Kendimizi Diğerleriyle Karşılaştırmak: Kıyaslamak
Hepimizin yaşantısı kendine özeldir. Kişilerin birbirinden haberdar olduğu kaynaşmış toplumlarda ise diğer insanların hareketleri ister istemez değerlendirilir, örnek alınır veya eleştirilir. Diğerlerinin yaşantılarından kendi hayatımızı değerlendirdiğimizde ise çoğu zaman yetersizlik duyguları hissedilir.
Kendimizi kimle kıyaslarsak kıyaslayalım bazen bazı yönlerimiz diğerlerinden daha iyidir bazı yönlerimiz ise diğerlerinden daha az iyidir. İnsanların özellikleri birbiri arasında yarış değildir. Kıyaslama genelde geride kalmış hissettirir.
Burada dikkat edilmesi gereken ise kendi ihtiyaçlarımıza odaklanmaktır. Kendi ihtiyaçlarının ne olduğunu bilmeyen birisi daha kolay olumsuza sürüklenecek ve diğerlerinin yaşantıları kendisine daha cazip görünecektir.
Kendi yaşantısı ise zaten kendi kendine ihtiyaçlarını karşılamayıp mutlu olmadığı için yeterince iyi gelmez kişiye. İlla bir tatil, bir alışveriş, bir yardım olmayabilir ihtiyaç. Seni anlayan birisi, iyi hissettiren şeyler, farklı bir ortam bile bir ihtiyaç olabilir. Bu ihtiyaçlar kişiye göre çeşitlenebilir.
Özellikle sosyal medyadan diğerlerinin yaşantılarına tanıklık ediyoruz. Genelliklede en iyi yönlerini görüyoruz. Bunları görürken de büyük ihtimal oturduğumuz soluklandığımız ya da sıkıldığımız bir zaman diliminde olabiliyoruz. Çünkü insanlar meşgul olduklarında, çok üzgün olduklarında ya da çok mutlu olduklarında diğerleri ne yapıyor diye daha az merak ediyorlar.
Hepimizin yaşantısı kendine özel derken aslında şu anlama da geliyor: senin isteklerini gerçekleştirme zamanınla bir başkasının zamanı aynı olmayabilir. Senin şartlarınla diğerlerinin şartları farklı olabilir, bu değişmez değildir.
Diğerlerinden haberdar olmak zararlı bir şey değildir ama kendi yaşantımızın olumsuzluklarını sürekli sorguluyor olmak psikolojik rahatsızlıkları tetikler. Sorgulanmamış hayat yaşanmaya değer midir diye düşünebilirsiniz. O zaman şu şekilde sorgulamak gerekir.

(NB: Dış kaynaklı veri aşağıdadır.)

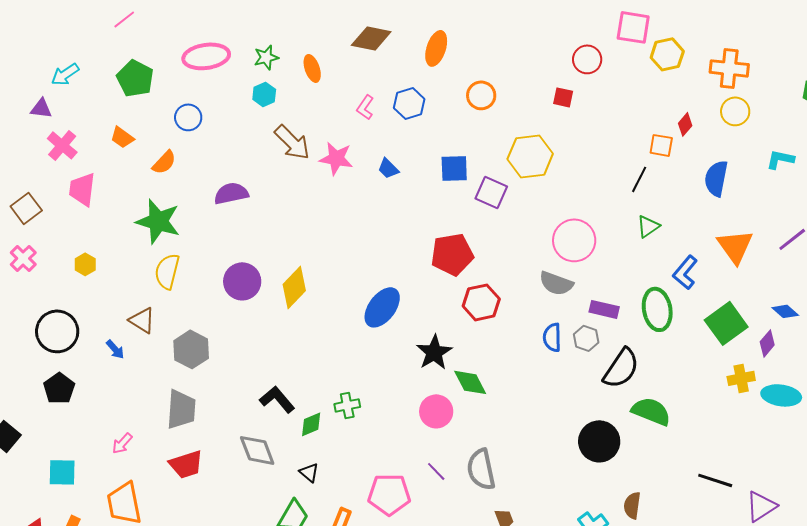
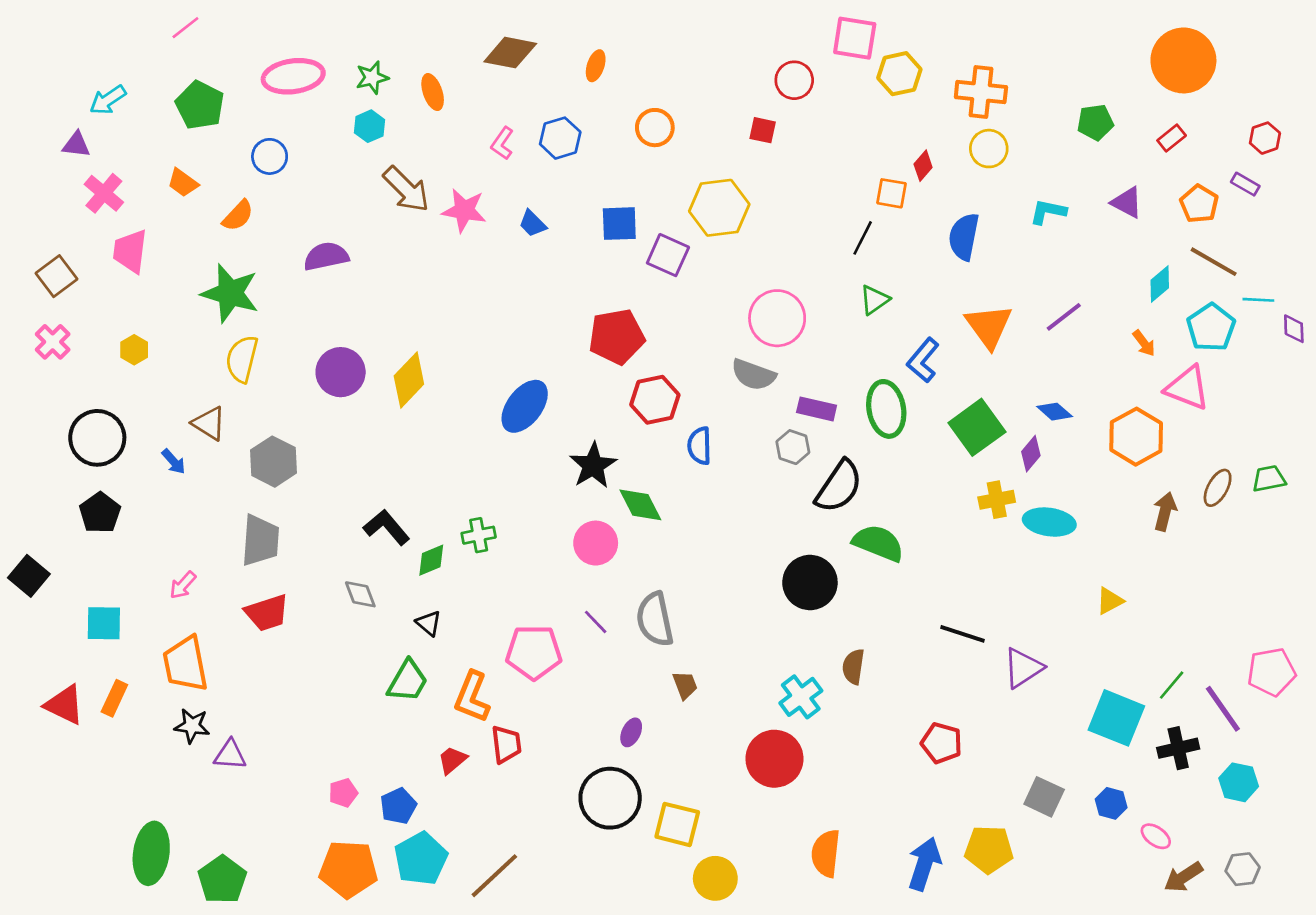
orange ellipse: (436, 48) -> (596, 66), size x0.7
blue semicircle: (552, 337) -> (700, 446), moved
gray diamond: (257, 450) -> (360, 594), size x0.7

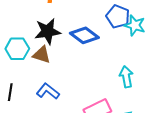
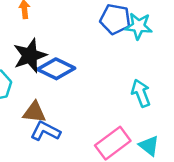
blue diamond: (84, 35) -> (56, 69), moved
brown triangle: (42, 55) -> (34, 112), moved

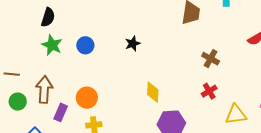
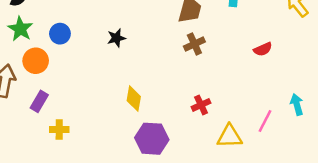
brown cross: (211, 59) -> (194, 44), moved, turned 30
orange circle: (87, 98) -> (36, 61), moved
purple rectangle: (61, 112) -> (39, 101), moved

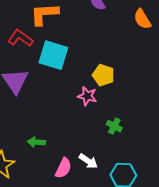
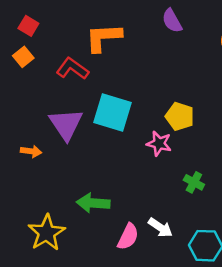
cyan square: (53, 55) -> (112, 113), moved
green arrow: (36, 142) -> (93, 203), size x1.4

Burada hangi duyguyu yaşıyorum, neden bu duyguyu hissettim, neye ihtiyacım var gibi devam edebilir. Kendimizi şu kişinin yaşantısı ne güzel, hayatımdan nefret ediyorum gibi kesin yargıların içinde bulursak bunun bir sorgulama olmadığını ve çözüm sunmadığını kendimize hatırlatabiliriz.
Örneğin “Öfkeliyim neden?” diye sorarsak her olumsuz duygunun getirdiği harekete geçme durumunu da anlayabiliriz.
Kısaca hiçbir çocuğun, hiçbir çalışanın, hiçbir çiftin diğerleriyle kıyaslanması hoşuna gitmez. Siz de kendinize bunu yapmayın, ihtiyacınıza odaklanın. Bizi olumsuza sürükleyecek düşüncelere değil bizi güçlü hissettirecek düşüncelere ihtiyacımız vardır.